In Monsterland, Nicholas Jubber explores mythical creatures across continents – from UK legends to Japanese folklore – revealing how monsters mirror humanity’s deepest anxieties and cultural landscapes
By Shafik Meghji
Monsters have always been with us. Around 40,000 years ago, one of our ancestors in what is now southern Germany carved the fearsome figure of the Löwenmensch, or Lion-man, from the tusk of a mammoth. In the Epic of Gilgamesh – perhaps the oldest surviving work of literature, dating back 4,000 years – the eponymous king from Mesopotamia battles wild men, forest-dwelling giants and mythical beasts. And sometimes we discover that the real danger lies within. ‘Beware that when fighting monsters you yourself do not become a monster,’ wrote philosopher Friedrich Nietzsche in Beyond Good and Evil. ‘For when you gaze long into the abyss, the abyss gazes also into you.’

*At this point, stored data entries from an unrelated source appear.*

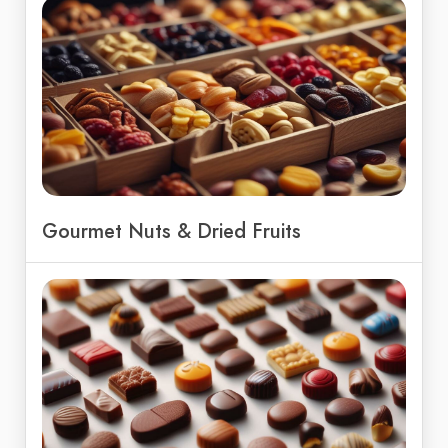
Gourmet Nuts & Dried Fruits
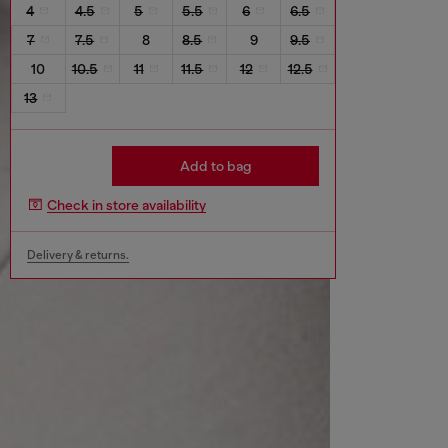
4
4.5
5
5.5
6
6.5
7
7.5
8
8.5
9
9.5
10
10.5
11
11.5
12
12.5
13
Add to bag
Check in store availability
Delivery & returns.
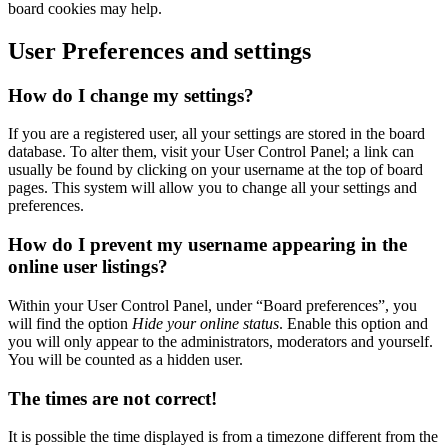
board cookies may help.
User Preferences and settings
How do I change my settings?
If you are a registered user, all your settings are stored in the board
database. To alter them, visit your User Control Panel; a link can
usually be found by clicking on your username at the top of board
pages. This system will allow you to change all your settings and
preferences.
How do I prevent my username appearing in the
online user listings?
Within your User Control Panel, under “Board preferences”, you
will find the option
Hide your online status
. Enable this option and
you will only appear to the administrators, moderators and yourself.
You will be counted as a hidden user.
The times are not correct!
It is possible the time displayed is from a timezone different from the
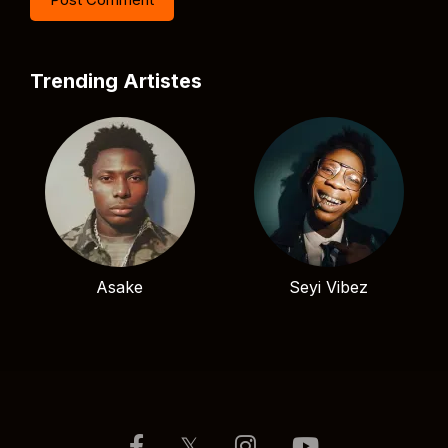
Trending Artistes
Asake
Seyi Vibez
𝕏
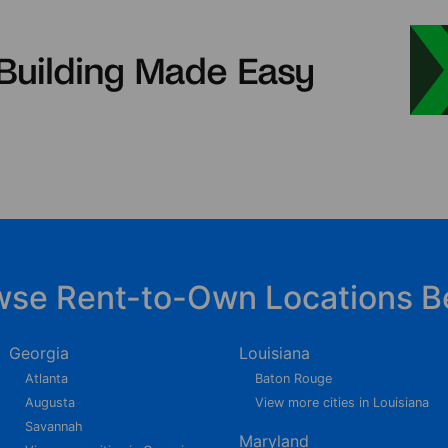
wse Rent-to-Own Locations B
Georgia
Louisiana
Atlanta
Baton Rouge
Augusta
View more cities in Louisiana
Savannah
Maryland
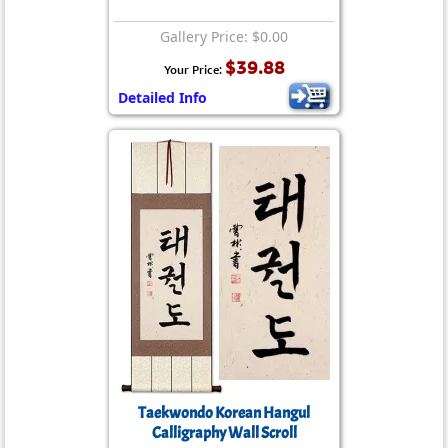
Gallery Price: $0.00
$39.88
Your Price:
Detailed Info
Taekwondo Korean Hangul
Calligraphy Wall Scroll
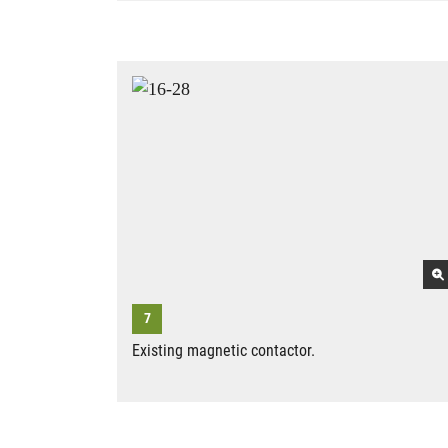
Existing magnetic contactor.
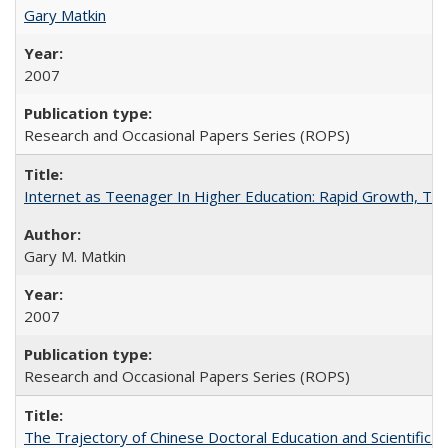
Gary Matkin
2007
Research and Occasional Papers Series (ROPS)
Internet as Teenager In Higher Education: Rapid Growth, Tra
Gary M. Matkin
2007
Research and Occasional Papers Series (ROPS)
The Trajectory of Chinese Doctoral Education and Scientific 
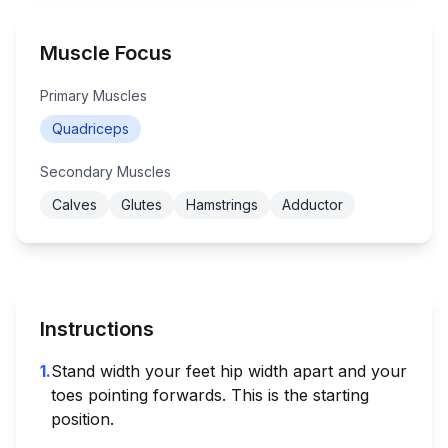
Muscle Focus
Primary Muscles
Quadriceps
Secondary Muscles
Calves
Glutes
Hamstrings
Adductor
Instructions
1
.
Stand width your feet hip width apart and your
toes pointing forwards. This is the starting
position.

In his captivating new book Monsterland, award-winning travel writer Nicholas Jubber shows how monsters are central to the human condition, representing hostile environments, wild places and tormented psyches. As well as serving as fractured mirrors for humankind and providing obstacles for our heroes to overcome, they are frequently projected onto other people, communities, faiths and lifestyles. And through fear or malice – or a combination of the two – we sometimes will them into existence.
Jubber – whose last book, The Fairy Tellers, explored the history behind both famous and long-forgotten fairy stories – divides monsters into: ‘The wild, the shapeshifters, the undead, and the monsters of the modern imagination. Four categories with one thing in common: their ability to terrify.’ With wit and flair, he travels across the UK, Japan, Morocco, Germany, Mexico, the United States and beyond to explore their origin stories, multiplicity of meanings and enduring contemporary resonance.
Giants, for example, are often a ‘folkloric shorthand for millions of years of geological processes’, a means of understanding how the world around us was formed. In Cornwall, Jubber learns about the behemoth Bolster, whose age-old story is indelibly linked to the region’s granite landscape, while also serving as an allegory for overcoming oppression. The giant lives on in a patchwork of festivals, folk songs and fairy tales, entwined with local identities, languages and political expression.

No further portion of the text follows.